I grew up in Portland, OR, received a B.A. in Physics from Swarthmore College (2003) and a Ph.D. in Physics from Harvard University (2009), where I was advised by Hongkun Park. My postdoctoral fellowship was advised by David Awschalom at the University of Chicago and at the University of California, Santa Barbara, where I was awarded the Elings Prize in Experimental Science.
My Ph.D. work on electrical plasmon detection demonstrated the viability of electrically integrated quantum plasmonic circuits. Later, I developed a method for addressing individual electronic spin states in silicon carbide and for optically pumping room-temperature nuclear polarization in SiC, a first for a material that plays a leading role in the semiconductor industry.

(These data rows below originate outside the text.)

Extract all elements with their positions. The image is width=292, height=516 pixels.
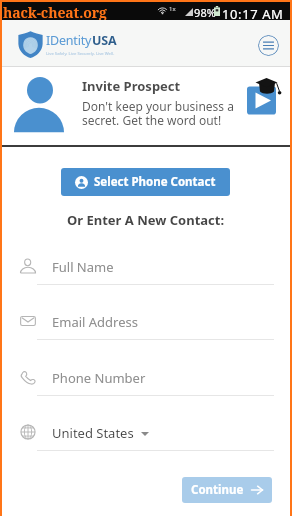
button[interactable]: Email Address	[2, 305, 290, 340]
button[interactable]: Watch training video	[243, 74, 291, 126]
button[interactable]: Full Name	[2, 250, 290, 285]
staticText: Don't keep your business a secret. Get t…	[82, 98, 234, 129]
staticText: Email Address	[52, 313, 138, 331]
staticText: Or Enter A New Contact:	[67, 211, 225, 229]
staticText: USA	[92, 32, 117, 49]
staticText: 10:17 AM	[222, 5, 284, 23]
button[interactable]: Phone Number	[2, 361, 290, 396]
button[interactable]: United States	[2, 416, 290, 451]
button[interactable]: Select Phone Contact	[61, 168, 230, 196]
staticText: Invite Prospect	[82, 77, 181, 95]
staticText: Live Safely. Live Securely. Live Well.	[46, 51, 115, 57]
staticText: Full Name	[52, 258, 114, 276]
staticText: IDentity	[46, 32, 92, 49]
staticText: Phone Number	[52, 369, 146, 387]
staticText: Select Phone Contact	[94, 174, 216, 190]
staticText: 1x	[169, 5, 176, 13]
button[interactable]: Continue	[182, 477, 272, 503]
staticText: 98%	[194, 5, 217, 20]
button[interactable]: Menu	[258, 35, 279, 56]
staticText: United States	[52, 424, 134, 442]
staticText: Continue	[191, 482, 244, 498]
staticText: hack-cheat.org	[3, 3, 107, 21]
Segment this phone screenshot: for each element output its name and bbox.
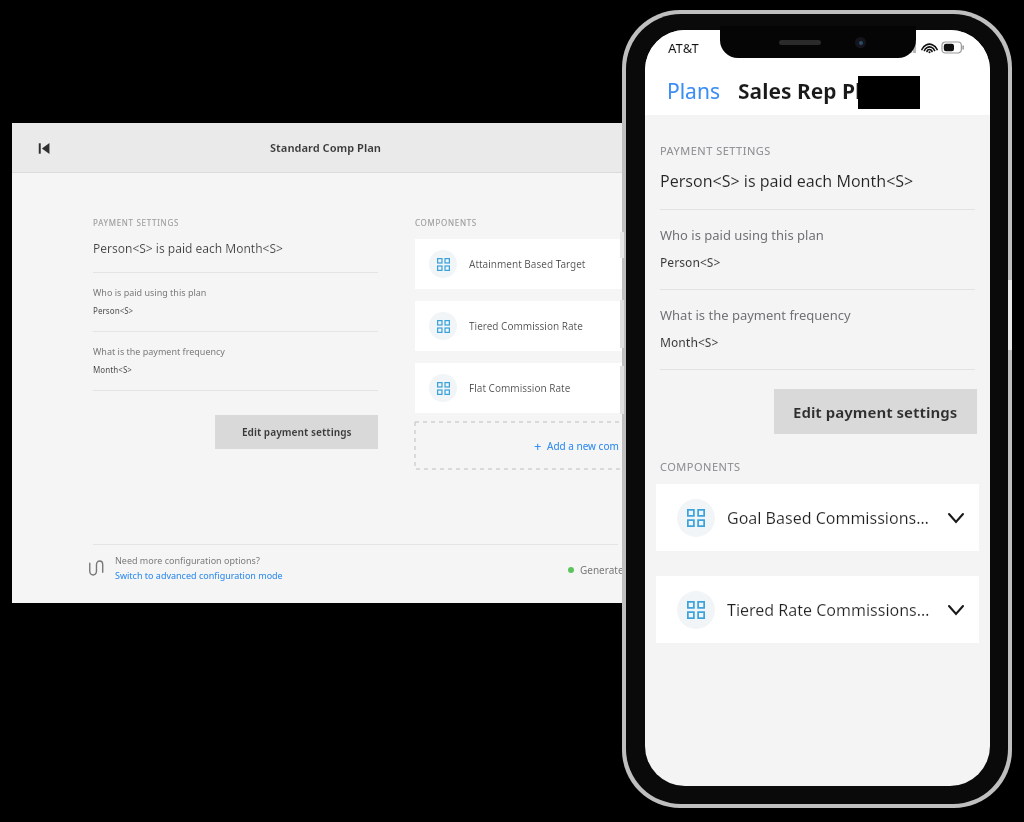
staticText: + — [534, 437, 542, 455]
button[interactable]: Plans — [667, 77, 720, 106]
staticText: What is the payment frequency — [660, 306, 851, 324]
button[interactable]: Goal Based Commissions… — [656, 484, 979, 551]
staticText: Generated — [580, 563, 630, 577]
button[interactable]: Collapse sidebar — [28, 132, 60, 164]
button[interactable]: + — [415, 422, 638, 469]
staticText: Person<S> — [93, 305, 134, 316]
staticText: PAYMENT SETTINGS — [660, 143, 771, 158]
button[interactable]: Switch to advanced configuration mode — [115, 569, 283, 581]
staticText: Sales Rep Plan — [738, 77, 888, 106]
staticText: Edit payment settings — [242, 425, 352, 439]
staticText: Add a new com — [547, 439, 619, 453]
staticText: Goal Based Commissions… — [727, 507, 939, 529]
staticText: COMPONENTS — [415, 217, 477, 228]
staticText: Who is paid using this plan — [660, 226, 824, 244]
staticText: Who is paid using this plan — [93, 286, 207, 298]
button[interactable]: Edit payment settings — [774, 389, 977, 434]
staticText: AT&T — [668, 39, 699, 57]
staticText: What is the payment frequency — [93, 345, 225, 357]
button[interactable]: Expand Tiered Rate Commissions — [939, 593, 973, 627]
button[interactable]: Tiered Rate Commissions… — [656, 576, 979, 643]
button[interactable]: Attainment Based Target — [415, 239, 638, 289]
staticText: Plans — [667, 77, 720, 106]
staticText: Person<S> is paid each Month<S> — [660, 170, 914, 192]
staticText: Person<S> is paid each Month<S> — [93, 240, 283, 256]
staticText: COMPONENTS — [660, 459, 741, 474]
staticText: Month<S> — [660, 334, 719, 350]
staticText: Tiered Rate Commissions… — [727, 599, 939, 621]
button[interactable]: Flat Commission Rate — [415, 363, 638, 413]
button[interactable]: Edit payment settings — [215, 415, 378, 449]
staticText: Month<S> — [93, 364, 132, 375]
button[interactable]: Expand Goal Based Commissions — [939, 501, 973, 535]
staticText: PAYMENT SETTINGS — [93, 217, 180, 228]
staticText: Attainment Based Target — [469, 257, 586, 271]
staticText: Need more configuration options? — [115, 554, 260, 566]
staticText: Edit payment settings — [793, 402, 958, 422]
staticText: Person<S> — [660, 254, 721, 270]
staticText: Flat Commission Rate — [469, 381, 571, 395]
staticText: Standard Comp Plan — [270, 140, 381, 155]
staticText: Tiered Commission Rate — [469, 319, 583, 333]
button[interactable]: Tiered Commission Rate — [415, 301, 638, 351]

One of my new research results is that carbon nanotubes support coherent plasmon resonances. Plasmons, which comprise charge oscillations in materials coupled to electromagnetic fields, can enhance light-matter interaction strengths by many orders of magnitude, with an especially strong enhancement in the vicinity of nanostructures. In the long term, carbon-nanotube plasmonics could be a foundation for unifying electrical and optical logic at the nanometer scale.